Historical Novel Society


Book Review by 
Amanda Cockrell

Six Weeks in Reno

Written by Lucy H. Hedrick

In 1931, Nevada, already a popular divorce destination, lowered its residency requirement to six weeks, and a flood of unhappy women took the train west to wait out their residency for a chance to start over. Evelyn Henderson leaves behind an appalled sister, a withdrawn husband, and a marriage that has effectively ceased to exist. She has no idea what she will find at the other end, but anything has to be better than this. Evelyn meets a crew of other “six-weekers,” and we watch through her eyes as they all undergo changes in personality, ambition, and sense of self – some for the better, others tragically. The first-person, present-tense narrative serves well to make an unsettling, sometimes frightening experience immediate. The time, the beginning of the Depression, is well researched and skillfully woven into the narrative. The landscape of Nevada itself is as much a character as any of the women – a stark contrast to Evelyn’s home in New Jersey – offering both danger and possibility. The only jarring note is the decision to use the terms “Native American” and “African American,” designations that did not come into use until decades later. If the author (or a heavy-handed sensitivity reader) felt that her audience would be put off by the use of “Indian” and “Negro” (the polite language of 1931), better choices would have been either to include an explanatory author’s note or to indicate ethnicity by description. The otherwise authentic sense of time and place dissolves every time one of those terms appears. In all other respects, this is a terrific book with well-developed characters who we can root for all the way through their six-week metamorphosis.
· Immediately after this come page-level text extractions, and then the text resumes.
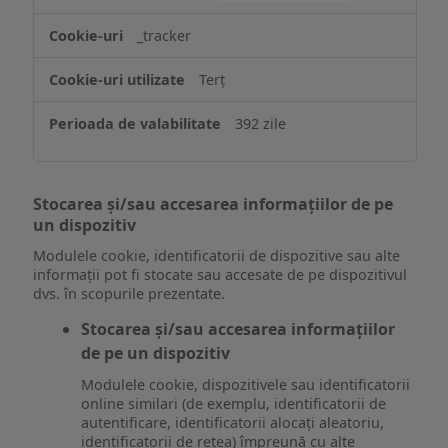
_tracker
Terț
392 zile
Stocarea și/sau accesarea informațiilor de pe
un dispozitiv
Modulele cookie, identificatorii de dispozitive sau alte
informații pot fi stocate sau accesate de pe dispozitivul
dvs. în scopurile prezentate.
Stocarea și/sau accesarea informațiilor
de pe un dispozitiv
Modulele cookie, dispozitivele sau identificatorii
online similari (de exemplu, identificatorii de
autentificare, identificatorii alocați aleatoriu,
identificatorii de rețea) împreună cu alte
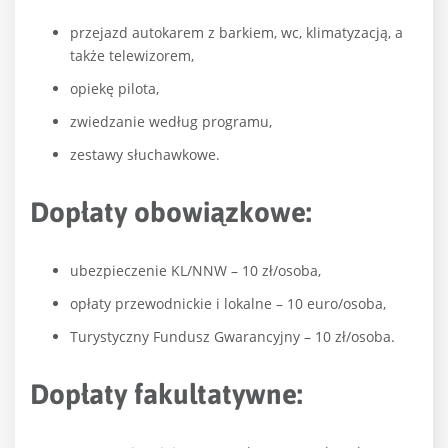
przejazd autokarem z barkiem, wc, klimatyzacją, a
także telewizorem,
opiekę pilota,
zwiedzanie według programu,
zestawy słuchawkowe.
Dopłaty obowiązkowe:
ubezpieczenie KL/NNW – 10 zł/osoba,
opłaty przewodnickie i lokalne – 10 euro/osoba,
Turystyczny Fundusz Gwarancyjny – 10 zł/osoba.
Dopłaty fakultatywne:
National League of American Pen Women

Six Weeks in Reno

Author: Lucy H. Hedrick, Greenwich Branch

Book Review by

Laura Jo Brunson

It's 1931, and in Reno, Nevada, they call women like Evelyn Henderson "six-weekers." As America struggles with the grim and desperate realities of the Great Depression, these are women who have enough money, or whose husbands do, for them to travel to Reno. There, they live for six weeks to achieve their shared goal: to escape a failed marriage through an uncontested divorce. Nevada has cut its longstanding six-month-residency requirement to six weeks, and business is booming. Author Lucy H. Hedrick tells the story of "Six Weeks in Reno" through Evelyn's journal, which opens with Evelyn boarding a Reno-bound train in Penn Station. A woman of standing in her hometown of Hackensack, New Jersey, she wants to put her loveless marriage of 20 years behind her. She is taunted by her sister's disapproval and thoughts about what her friends and neighbors will think. On the train, Evelyn encounters other Reno-bound women seeking divorce. Tessa's husband is a rounder. Beatrice's husband has many lovers and is paying for the divorce. Madeline's husband is violent, and Flo's is mentally ill. Evelyn has two children in college and a backstory that involves an uninterested, older husband, who's been unemployed for 15 years and, she recently discovered, is gay. It's not a story she can share, but she seems to be empathetic with the situations her travel companions experience. Evelyn settles into the Flying N Ranch and bonds with her housemates. Reno, dubbed the Biggest Little City in the World, offers most of the women an intoxicating taste of newfound freedom: horseback riding by day and the attention of dance-hall cowboys by night. While some six-weekers imbibe in the freedom and Evelyn does enjoy herself, she spends the six weeks in meaningful reflection that empowers her to reenter her world unfettered and live on her own terms. "Six Weeks in Reno" is a good read and includes a set of book club questions to start the conversation.